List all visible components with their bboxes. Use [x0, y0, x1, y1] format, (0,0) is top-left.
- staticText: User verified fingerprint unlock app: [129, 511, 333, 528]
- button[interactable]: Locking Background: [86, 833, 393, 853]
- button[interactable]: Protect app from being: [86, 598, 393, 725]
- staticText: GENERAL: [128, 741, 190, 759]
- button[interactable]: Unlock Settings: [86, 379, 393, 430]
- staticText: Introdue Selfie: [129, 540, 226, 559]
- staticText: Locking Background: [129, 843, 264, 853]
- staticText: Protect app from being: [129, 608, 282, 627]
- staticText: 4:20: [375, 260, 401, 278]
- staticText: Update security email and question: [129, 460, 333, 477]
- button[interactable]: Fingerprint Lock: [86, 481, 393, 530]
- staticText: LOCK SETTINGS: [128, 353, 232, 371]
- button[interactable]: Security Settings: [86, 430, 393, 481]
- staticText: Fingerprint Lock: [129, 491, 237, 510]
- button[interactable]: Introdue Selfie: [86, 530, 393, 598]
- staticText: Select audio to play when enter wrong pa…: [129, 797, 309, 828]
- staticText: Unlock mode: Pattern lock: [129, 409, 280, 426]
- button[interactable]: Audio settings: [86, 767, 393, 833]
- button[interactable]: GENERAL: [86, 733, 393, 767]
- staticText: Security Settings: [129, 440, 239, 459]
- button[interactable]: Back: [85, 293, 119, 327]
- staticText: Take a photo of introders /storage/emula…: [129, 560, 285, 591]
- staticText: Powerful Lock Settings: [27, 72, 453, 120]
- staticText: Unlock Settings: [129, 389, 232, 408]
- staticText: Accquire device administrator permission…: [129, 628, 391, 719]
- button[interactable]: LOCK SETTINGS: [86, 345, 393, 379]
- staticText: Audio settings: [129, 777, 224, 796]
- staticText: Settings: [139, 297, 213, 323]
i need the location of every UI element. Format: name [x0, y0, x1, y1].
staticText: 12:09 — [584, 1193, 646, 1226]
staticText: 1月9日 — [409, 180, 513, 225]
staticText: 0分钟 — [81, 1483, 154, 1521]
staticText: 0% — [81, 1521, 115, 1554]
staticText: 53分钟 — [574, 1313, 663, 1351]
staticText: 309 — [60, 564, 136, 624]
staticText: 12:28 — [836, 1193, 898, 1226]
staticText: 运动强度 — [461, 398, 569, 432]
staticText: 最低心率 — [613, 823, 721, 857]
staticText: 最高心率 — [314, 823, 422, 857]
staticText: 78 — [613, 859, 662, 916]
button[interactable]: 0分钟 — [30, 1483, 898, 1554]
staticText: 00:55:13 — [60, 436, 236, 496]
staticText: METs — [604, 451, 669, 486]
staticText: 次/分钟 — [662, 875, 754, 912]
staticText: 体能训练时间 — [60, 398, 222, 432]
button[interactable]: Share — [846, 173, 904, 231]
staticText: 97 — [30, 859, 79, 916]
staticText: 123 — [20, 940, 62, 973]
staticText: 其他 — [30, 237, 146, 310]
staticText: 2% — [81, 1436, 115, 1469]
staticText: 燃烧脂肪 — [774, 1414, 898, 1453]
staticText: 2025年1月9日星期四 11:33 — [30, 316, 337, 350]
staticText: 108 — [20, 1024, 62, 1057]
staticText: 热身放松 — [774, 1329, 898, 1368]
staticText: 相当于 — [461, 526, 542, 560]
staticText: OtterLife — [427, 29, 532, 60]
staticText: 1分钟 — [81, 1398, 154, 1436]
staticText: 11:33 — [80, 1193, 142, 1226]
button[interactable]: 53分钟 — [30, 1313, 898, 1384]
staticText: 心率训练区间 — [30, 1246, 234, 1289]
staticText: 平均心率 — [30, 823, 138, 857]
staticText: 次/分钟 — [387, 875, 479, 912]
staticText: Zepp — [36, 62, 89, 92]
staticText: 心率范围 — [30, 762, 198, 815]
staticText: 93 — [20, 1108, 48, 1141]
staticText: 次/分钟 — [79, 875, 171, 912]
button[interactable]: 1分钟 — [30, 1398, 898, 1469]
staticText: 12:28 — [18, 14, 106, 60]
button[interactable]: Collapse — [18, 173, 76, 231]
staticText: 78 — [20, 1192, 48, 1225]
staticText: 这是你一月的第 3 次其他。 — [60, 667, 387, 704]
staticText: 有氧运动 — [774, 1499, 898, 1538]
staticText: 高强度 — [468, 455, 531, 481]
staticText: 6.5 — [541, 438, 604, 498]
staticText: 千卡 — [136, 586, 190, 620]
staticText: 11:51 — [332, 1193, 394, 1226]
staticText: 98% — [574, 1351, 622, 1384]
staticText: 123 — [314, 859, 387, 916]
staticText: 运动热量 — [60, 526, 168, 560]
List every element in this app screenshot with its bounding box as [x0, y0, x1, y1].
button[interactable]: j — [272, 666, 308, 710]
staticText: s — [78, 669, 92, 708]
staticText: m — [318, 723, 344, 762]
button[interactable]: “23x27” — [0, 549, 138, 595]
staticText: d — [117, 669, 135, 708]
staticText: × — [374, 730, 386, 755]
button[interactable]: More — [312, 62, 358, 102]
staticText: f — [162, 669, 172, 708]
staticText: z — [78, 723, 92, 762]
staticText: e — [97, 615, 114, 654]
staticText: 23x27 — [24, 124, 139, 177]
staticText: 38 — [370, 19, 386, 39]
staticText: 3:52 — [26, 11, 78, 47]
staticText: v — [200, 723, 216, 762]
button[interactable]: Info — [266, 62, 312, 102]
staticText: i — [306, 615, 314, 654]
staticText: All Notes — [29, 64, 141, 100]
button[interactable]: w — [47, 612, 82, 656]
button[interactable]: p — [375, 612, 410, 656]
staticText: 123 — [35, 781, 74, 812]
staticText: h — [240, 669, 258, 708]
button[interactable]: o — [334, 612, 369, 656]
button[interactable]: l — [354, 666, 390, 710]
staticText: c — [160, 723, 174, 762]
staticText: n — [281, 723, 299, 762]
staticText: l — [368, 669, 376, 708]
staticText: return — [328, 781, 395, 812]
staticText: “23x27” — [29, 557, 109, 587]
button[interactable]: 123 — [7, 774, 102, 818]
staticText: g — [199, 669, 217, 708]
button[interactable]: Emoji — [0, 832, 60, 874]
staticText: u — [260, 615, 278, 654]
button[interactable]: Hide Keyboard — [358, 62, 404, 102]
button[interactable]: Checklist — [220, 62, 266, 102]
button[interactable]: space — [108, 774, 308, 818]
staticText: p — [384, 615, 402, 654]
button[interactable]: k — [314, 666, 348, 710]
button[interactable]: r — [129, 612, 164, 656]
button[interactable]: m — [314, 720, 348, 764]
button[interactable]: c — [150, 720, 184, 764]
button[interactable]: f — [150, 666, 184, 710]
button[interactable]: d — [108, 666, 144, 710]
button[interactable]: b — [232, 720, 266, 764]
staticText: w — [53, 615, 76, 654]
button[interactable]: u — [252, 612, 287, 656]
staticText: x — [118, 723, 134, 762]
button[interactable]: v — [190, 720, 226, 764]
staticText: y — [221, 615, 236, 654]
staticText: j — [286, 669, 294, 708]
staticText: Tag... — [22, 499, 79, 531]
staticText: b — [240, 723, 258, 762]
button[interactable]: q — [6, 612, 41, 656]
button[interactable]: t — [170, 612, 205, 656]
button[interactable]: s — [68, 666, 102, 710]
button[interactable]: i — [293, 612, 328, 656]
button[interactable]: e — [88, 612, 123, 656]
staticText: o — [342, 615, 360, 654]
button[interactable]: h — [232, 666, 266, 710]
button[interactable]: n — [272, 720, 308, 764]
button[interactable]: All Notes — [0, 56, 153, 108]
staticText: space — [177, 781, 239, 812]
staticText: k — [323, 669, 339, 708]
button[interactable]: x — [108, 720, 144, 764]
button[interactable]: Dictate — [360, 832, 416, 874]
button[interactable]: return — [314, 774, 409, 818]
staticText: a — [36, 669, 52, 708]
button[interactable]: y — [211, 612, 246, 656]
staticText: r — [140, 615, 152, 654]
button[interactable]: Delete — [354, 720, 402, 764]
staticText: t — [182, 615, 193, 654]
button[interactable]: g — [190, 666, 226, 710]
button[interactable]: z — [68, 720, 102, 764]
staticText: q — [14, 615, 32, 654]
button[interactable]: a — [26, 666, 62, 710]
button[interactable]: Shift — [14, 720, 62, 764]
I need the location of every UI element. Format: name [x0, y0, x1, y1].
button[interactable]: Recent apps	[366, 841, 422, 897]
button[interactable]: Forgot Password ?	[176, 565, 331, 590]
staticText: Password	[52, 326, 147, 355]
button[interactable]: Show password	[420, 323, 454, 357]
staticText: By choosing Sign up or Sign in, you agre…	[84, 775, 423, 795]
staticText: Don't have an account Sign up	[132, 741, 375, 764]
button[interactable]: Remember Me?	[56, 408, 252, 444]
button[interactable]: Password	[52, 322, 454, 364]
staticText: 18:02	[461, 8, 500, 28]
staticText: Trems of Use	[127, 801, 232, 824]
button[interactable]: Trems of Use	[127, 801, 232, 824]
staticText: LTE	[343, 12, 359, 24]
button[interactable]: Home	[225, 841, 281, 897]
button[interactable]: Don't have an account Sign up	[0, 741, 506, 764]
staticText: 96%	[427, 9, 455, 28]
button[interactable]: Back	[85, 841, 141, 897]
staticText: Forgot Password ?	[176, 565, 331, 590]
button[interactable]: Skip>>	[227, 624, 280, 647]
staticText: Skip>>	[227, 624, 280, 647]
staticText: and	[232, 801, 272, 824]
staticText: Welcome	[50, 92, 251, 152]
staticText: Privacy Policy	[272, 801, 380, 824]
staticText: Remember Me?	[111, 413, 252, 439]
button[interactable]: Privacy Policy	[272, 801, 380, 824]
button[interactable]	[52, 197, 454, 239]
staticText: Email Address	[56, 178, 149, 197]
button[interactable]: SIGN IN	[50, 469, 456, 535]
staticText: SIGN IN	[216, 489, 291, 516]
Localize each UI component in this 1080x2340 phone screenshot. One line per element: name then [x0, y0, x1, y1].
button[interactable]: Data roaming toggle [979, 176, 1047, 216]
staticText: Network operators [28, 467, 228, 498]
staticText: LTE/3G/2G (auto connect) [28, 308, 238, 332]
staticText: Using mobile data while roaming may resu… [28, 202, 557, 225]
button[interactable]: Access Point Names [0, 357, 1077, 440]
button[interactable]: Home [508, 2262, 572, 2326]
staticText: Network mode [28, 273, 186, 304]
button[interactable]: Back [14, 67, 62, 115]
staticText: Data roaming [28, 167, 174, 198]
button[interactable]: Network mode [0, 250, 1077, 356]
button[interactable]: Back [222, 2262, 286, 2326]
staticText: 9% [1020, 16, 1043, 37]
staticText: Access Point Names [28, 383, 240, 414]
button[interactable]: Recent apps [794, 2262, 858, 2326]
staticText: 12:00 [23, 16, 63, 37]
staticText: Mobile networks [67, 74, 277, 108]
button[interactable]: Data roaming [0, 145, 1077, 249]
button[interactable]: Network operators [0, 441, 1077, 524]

* WHAT IS NEEDED
Please copy out each line of the material that holds the string "being".

* ANSWER SPACE
- button[interactable]: Protect app from being: [86, 598, 393, 725]
- staticText: Protect app from being: [129, 608, 282, 627]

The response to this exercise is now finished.